[What you are asked to do]
In the records below, find the line with "中華電信聯手 Vertiv 高效節能算力中心解決方案", then retype it and every following line exactly, stopping after the line with "пирожки, и привезенных в Россию". Leave the pictures out.

[Page images and extracted text]
======
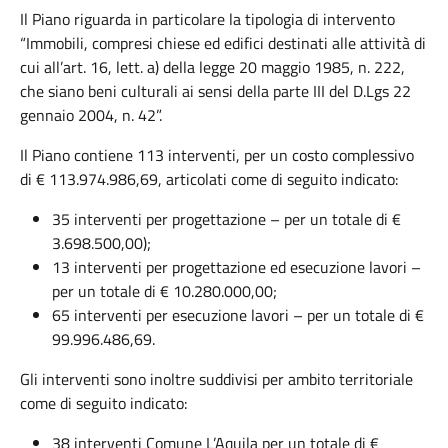
Il Piano riguarda in particolare la tipologia di intervento
“Immobili, compresi chiese ed edifici destinati alle attività di
cui all’art. 16, lett. a) della legge 20 maggio 1985, n. 222,
che siano beni culturali ai sensi della parte III del D.Lgs 22
gennaio 2004, n. 42”.
Il Piano contiene 113 interventi, per un costo complessivo
di € 113.974.986,69, articolati come di seguito indicato:
35 interventi per progettazione – per un totale di €
3.698.500,00);
13 interventi per progettazione ed esecuzione lavori –
per un totale di € 10.280.000,00;
65 interventi per esecuzione lavori – per un totale di €
99.996.486,69.
Gli interventi sono inoltre suddivisi per ambito territoriale
come di seguito indicato:
38 interventi Comune L’Aquila per un totale di €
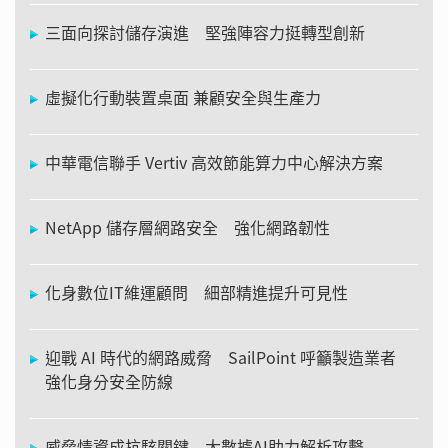
三面向探討儲存演進 堅強陣容力挺轉型創新
虛擬化行動裝置桌面 兼顧安全與生產力
中華電信聯手 Vertiv 高效節能算力中心解決方案
NetApp 儲存層網路安全 強化網路韌性
化身數位IT維運顧問 細部精進提升可見性
迎戰 AI 時代的網路威脅 SailPoint 呼籲製造業者
強化身分安全防線
威脅情資成抗駭關鍵 大數據AI助力解析攻擊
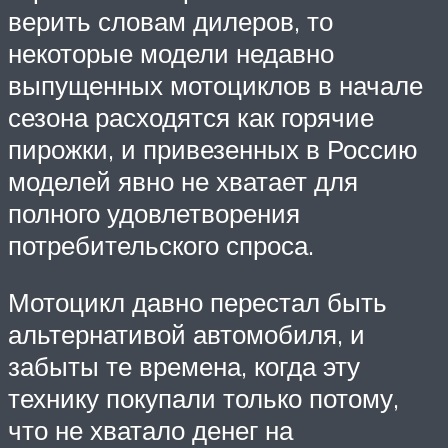
верить словам дилеров, то
некоторые модели недавно
выпущенных мотоциклов в начале
сезона расходятся как горячие
пирожки, и привезенных в Россию
моделей явно не хватает для
полного удовлетворения
потребительского спроса.
Мотоцикл давно перестал быть
альтернативой автомобиля, и
забыты те времена, когда эту
технику покупали только потому,
что не хватало денег на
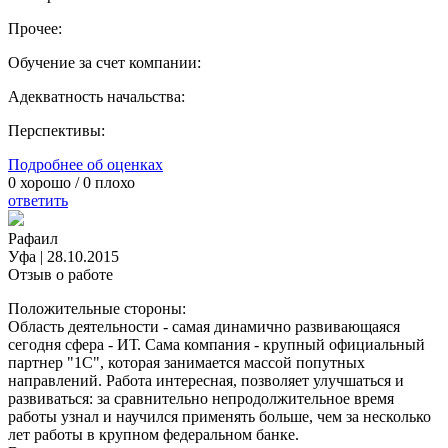
Прочее:
Обучение за счет компании:
Адекватность начальства:
Перспективы:
Подробнее об оценках
0
хорошо /
0
плохо
ответить
Рафаил
Уфа
|
28.10.2015
Отзыв о работе
Положительные стороны:
Область деятельности - самая динамично развивающаяся
сегодня сфера - ИТ. Сама компания - крупный официальный
партнер "1С", которая занимается массой попутных
направлений. Работа интересная, позволяет улучшаться и
развиваться: за сравнительно непродолжительное время
работы узнал и научился применять больше, чем за несколько
лет работы в крупном федеральном банке.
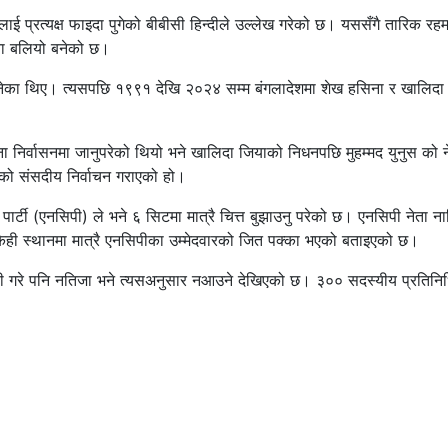
 प्रत्यक्ष फाइदा पुगेको बीबीसी हिन्दीले उल्लेख गरेको छ। यससँगै तारिक रह
ावना बलियो बनेको छ।
ेका थिए। त्यसपछि १९९१ देखि २०२४ सम्म बंगलादेशमा शेख हसिना र खालिदा
निर्वासनमा जानुपरेको थियो भने खालिदा जियाको निधनपछि मुहम्मद युनुस को ने
ो संसदीय निर्वाचन गराएको हो।
िक पार्टी (एनसिपी) ले भने ६ सिटमा मात्रै चित्त बुझाउनु परेको छ। एनसिपी नेता न
य केही स्थानमा मात्रै एनसिपीका उम्मेदवारको जित पक्का भएको बताइएको छ।
ाबी गरे पनि नतिजा भने त्यसअनुसार नआउने देखिएको छ। ३०० सदस्यीय प्रतिनि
======
[Expected answer]
中華電信聯手 Vertiv 高效節能算力中心解決方案
NetApp 儲存層網路安全 強化網路韌性
化身數位IT維運顧問 細部精進提升可見性
迎戰 AI 時代的網路威脅 SailPoint 呼籲製造業者
強化身分安全防線
威脅情資成抗駭關鍵 大數據AI助力解析攻擊
верить словам дилеров, то
некоторые модели недавно
выпущенных мотоциклов в начале
сезона расходятся как горячие
пирожки, и привезенных в Россию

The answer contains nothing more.